We’ve determined the cost to convert a natural gas home to all-electric is at least $40,000–and could be even more. The cost to convert multi-family facilities, restaurants or hotels is even more.

Banning natural gas hurts small businesses

Over 100,000 Washington businesses rely on natural gas. Many hospitality businesses, like hotels and restaurants, are still strapped with significant debt from COVID-19. Most will have to pay at least six figures to convert equipment, rewire and replace panels for the higher electric load–and others will pay more than a million. This will crush our hospitality industry.

Gas bans also hurt the fireplace and barbecue industry. Manufacturers producing gas appliances have hundreds of employees and hearth products dealers also employ thousands of people around the state with good, family-wage jobs. When they lose the gas fireplace business, many of those jobs will be lost, too.

Our energy grid can’t handle it

Utilities across the state frequently urge families to conserve power during winter cold snaps due to our fragile energy grid. Why would we even consider removing an essential piece of our energy mix?

Even here in Eastern Washington where we have access to abundant hydroelectric power, Avista’s energy mix includes 33% natural gas.
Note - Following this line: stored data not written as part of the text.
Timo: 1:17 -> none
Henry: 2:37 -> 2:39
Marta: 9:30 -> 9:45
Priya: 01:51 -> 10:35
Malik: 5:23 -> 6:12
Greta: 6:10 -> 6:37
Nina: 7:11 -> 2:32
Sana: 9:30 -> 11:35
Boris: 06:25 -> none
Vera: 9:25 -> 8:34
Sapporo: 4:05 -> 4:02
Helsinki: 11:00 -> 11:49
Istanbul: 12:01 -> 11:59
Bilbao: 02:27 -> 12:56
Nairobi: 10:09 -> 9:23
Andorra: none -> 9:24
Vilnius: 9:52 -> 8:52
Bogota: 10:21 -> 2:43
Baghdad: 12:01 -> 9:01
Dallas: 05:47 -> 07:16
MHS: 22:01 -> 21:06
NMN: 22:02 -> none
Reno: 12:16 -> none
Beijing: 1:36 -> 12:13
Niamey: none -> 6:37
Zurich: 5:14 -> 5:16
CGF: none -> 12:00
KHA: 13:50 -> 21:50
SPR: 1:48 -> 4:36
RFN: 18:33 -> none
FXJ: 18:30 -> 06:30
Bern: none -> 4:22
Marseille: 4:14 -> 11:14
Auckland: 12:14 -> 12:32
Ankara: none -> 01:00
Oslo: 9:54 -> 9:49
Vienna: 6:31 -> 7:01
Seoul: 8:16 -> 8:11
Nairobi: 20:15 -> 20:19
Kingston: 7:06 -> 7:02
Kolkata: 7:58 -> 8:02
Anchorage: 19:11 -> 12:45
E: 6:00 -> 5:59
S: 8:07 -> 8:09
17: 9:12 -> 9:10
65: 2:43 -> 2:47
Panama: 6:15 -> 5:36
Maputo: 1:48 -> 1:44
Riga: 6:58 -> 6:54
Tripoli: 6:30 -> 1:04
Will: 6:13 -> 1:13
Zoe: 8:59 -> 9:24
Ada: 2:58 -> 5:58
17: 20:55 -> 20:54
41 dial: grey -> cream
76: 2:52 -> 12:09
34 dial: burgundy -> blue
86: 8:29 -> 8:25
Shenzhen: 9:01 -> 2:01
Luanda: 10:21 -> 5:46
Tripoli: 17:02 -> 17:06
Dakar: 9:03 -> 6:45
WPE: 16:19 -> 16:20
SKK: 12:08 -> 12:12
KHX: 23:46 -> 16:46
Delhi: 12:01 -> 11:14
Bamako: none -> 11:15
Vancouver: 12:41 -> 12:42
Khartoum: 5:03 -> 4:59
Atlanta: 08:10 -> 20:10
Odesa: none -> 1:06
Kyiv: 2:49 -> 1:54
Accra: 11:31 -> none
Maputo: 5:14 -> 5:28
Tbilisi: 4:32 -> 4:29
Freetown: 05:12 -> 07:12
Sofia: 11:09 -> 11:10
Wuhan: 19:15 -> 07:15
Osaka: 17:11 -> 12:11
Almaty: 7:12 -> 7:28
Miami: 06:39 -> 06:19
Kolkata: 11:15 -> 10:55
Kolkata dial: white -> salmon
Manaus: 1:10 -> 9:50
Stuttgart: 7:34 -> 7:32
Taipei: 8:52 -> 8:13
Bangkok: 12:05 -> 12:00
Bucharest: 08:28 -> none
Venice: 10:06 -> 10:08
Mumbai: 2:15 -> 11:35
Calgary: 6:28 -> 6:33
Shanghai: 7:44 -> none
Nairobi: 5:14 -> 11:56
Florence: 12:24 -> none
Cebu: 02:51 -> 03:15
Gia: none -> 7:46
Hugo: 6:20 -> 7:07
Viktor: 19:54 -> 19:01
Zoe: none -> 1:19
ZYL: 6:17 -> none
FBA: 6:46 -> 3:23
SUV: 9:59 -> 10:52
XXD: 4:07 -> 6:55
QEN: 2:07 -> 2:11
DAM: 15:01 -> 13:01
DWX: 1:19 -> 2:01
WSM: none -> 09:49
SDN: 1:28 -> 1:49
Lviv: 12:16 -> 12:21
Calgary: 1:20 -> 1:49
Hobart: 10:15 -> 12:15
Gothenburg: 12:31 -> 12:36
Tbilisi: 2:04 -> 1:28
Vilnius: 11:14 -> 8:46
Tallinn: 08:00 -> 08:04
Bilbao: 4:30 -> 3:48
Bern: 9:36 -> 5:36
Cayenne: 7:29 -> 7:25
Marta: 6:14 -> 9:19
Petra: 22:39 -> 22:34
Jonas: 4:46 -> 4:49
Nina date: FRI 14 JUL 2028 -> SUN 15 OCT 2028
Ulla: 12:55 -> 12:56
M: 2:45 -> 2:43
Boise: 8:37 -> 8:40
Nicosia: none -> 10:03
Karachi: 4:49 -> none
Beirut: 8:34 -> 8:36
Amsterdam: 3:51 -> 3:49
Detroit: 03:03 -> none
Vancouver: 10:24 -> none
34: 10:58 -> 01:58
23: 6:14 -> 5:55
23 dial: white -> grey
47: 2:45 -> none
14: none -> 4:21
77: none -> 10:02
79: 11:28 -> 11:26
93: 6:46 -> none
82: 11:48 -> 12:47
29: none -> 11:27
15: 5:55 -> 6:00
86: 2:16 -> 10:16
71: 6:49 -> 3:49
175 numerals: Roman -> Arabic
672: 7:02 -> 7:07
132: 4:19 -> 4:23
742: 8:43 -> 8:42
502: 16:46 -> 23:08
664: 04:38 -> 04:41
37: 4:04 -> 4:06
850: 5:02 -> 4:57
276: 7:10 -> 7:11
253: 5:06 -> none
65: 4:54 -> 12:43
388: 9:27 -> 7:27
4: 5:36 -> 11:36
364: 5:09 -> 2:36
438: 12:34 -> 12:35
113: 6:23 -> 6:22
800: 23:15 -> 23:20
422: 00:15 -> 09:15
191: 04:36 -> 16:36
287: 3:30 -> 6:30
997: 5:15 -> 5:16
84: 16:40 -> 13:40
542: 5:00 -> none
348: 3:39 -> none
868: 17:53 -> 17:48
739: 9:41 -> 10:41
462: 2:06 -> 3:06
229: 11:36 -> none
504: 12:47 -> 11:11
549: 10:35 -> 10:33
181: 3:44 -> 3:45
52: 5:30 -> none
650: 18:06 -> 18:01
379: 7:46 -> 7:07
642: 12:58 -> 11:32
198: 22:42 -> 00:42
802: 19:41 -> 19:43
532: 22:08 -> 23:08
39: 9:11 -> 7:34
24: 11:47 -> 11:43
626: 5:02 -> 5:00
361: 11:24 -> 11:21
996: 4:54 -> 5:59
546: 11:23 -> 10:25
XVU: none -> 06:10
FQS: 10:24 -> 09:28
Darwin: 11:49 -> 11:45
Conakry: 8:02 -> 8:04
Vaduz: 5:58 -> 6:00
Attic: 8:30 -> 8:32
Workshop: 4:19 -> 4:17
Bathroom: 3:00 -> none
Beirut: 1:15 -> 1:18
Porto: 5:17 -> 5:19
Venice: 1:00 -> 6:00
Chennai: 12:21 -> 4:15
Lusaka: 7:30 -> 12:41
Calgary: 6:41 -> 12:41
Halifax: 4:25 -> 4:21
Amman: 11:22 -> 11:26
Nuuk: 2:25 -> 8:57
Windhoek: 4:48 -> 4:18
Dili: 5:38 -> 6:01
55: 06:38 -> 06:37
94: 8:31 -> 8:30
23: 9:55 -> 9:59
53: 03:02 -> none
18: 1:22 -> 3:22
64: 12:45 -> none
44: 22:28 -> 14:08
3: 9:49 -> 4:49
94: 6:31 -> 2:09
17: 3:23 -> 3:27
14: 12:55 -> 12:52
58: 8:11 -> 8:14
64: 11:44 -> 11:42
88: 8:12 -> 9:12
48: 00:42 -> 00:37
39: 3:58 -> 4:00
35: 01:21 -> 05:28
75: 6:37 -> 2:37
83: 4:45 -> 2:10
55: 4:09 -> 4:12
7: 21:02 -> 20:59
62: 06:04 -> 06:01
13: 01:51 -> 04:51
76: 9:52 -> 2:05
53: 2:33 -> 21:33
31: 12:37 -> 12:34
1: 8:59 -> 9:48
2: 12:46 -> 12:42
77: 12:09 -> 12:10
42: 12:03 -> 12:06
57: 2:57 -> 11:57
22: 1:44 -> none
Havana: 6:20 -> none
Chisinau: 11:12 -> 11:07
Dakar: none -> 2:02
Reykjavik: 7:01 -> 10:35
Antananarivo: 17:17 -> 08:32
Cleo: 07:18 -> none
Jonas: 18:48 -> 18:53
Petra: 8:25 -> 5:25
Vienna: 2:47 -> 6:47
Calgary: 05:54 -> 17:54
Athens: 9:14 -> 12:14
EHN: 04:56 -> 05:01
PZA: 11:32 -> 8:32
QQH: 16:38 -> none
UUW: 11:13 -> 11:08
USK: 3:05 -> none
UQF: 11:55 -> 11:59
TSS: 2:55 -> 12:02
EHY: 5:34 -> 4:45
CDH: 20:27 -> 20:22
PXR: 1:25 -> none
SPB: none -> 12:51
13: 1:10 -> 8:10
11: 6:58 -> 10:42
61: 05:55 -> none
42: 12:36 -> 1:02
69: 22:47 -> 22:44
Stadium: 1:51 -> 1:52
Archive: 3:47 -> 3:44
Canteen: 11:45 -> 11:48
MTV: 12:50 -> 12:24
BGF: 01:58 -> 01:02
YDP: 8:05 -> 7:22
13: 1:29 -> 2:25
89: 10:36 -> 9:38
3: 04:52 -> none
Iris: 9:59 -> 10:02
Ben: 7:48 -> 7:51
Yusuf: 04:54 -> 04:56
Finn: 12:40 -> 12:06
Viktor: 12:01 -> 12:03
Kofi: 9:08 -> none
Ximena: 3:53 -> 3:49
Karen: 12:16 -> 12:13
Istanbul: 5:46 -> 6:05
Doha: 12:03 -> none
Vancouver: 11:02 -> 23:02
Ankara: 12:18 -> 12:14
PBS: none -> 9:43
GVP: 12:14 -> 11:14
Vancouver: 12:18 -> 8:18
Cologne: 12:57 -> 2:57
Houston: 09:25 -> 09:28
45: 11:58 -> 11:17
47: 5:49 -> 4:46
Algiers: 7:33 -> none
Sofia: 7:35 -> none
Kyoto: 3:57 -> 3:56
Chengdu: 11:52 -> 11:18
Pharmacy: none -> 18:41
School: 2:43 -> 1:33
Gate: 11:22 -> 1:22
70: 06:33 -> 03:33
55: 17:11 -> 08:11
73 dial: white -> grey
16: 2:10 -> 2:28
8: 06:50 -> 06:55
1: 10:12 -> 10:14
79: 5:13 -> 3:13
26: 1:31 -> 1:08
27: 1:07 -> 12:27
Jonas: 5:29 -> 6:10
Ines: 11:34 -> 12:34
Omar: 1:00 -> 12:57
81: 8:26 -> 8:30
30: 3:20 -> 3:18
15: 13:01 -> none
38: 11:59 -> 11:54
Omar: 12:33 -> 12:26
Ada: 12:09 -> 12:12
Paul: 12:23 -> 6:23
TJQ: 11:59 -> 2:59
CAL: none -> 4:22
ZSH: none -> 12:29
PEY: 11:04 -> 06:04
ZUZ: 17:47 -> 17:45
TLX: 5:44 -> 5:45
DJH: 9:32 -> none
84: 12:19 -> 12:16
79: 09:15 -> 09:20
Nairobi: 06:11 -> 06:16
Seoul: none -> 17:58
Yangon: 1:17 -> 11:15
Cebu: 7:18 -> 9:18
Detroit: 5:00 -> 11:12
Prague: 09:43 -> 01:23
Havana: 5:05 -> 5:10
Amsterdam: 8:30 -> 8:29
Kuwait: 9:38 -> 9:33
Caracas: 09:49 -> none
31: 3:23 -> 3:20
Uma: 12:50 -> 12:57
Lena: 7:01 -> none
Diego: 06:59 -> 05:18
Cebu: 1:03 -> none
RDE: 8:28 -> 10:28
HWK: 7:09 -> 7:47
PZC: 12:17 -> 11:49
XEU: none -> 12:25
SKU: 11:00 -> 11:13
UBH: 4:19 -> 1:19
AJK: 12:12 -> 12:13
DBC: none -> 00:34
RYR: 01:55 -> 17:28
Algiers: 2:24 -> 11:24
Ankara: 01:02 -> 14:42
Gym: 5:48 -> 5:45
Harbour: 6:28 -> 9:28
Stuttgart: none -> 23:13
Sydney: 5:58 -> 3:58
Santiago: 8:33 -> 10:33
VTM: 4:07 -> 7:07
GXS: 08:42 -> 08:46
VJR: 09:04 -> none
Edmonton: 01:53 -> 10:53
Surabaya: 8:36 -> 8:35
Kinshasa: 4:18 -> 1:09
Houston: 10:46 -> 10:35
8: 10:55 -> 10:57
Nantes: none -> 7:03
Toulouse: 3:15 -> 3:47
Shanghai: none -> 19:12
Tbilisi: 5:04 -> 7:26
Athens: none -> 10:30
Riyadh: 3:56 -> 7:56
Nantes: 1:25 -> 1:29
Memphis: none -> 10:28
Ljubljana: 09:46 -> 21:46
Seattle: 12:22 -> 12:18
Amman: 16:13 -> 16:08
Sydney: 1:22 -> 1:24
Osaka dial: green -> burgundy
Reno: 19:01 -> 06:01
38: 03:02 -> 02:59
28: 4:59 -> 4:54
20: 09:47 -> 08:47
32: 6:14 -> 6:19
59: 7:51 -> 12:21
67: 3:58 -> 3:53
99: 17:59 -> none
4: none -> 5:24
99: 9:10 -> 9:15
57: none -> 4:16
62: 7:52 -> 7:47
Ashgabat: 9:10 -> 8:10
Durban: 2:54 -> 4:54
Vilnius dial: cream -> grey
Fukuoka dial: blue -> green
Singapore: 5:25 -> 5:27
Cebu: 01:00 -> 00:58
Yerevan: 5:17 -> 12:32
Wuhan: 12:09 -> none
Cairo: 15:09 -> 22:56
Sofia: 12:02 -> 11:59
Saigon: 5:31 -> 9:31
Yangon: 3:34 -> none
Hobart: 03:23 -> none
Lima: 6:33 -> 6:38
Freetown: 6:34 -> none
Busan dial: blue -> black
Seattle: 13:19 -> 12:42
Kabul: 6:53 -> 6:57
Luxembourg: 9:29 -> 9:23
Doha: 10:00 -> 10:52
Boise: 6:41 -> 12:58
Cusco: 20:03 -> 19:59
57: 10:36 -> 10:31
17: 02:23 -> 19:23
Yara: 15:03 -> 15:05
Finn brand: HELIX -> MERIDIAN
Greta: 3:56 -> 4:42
And policymakers regularly threaten to remove hydroelectric dams. Solar and wind must have supplemental power to be effective.

Initiative 2066 protects natural gas as the vital energy source we need for energy security.

Homebuilders, restaurant and hotel owners, labor unions, brewers, hearth and barbecue companies and families across Washington worked together to bring I-2066 to the ballot. Vote Yes on I-2066 in November.

Corey Condron owns Condron Homes in Spokane. Condron Homes has built quality homes in Spokane since 1974. Robin Bernhart is the managing partner of Landmark Restaurants, Spokane’s longest-running, locally owned and operated full-service restaurant company. Landmark Restaurants include Frank’s Diner and the Onion Taphouse and Grill.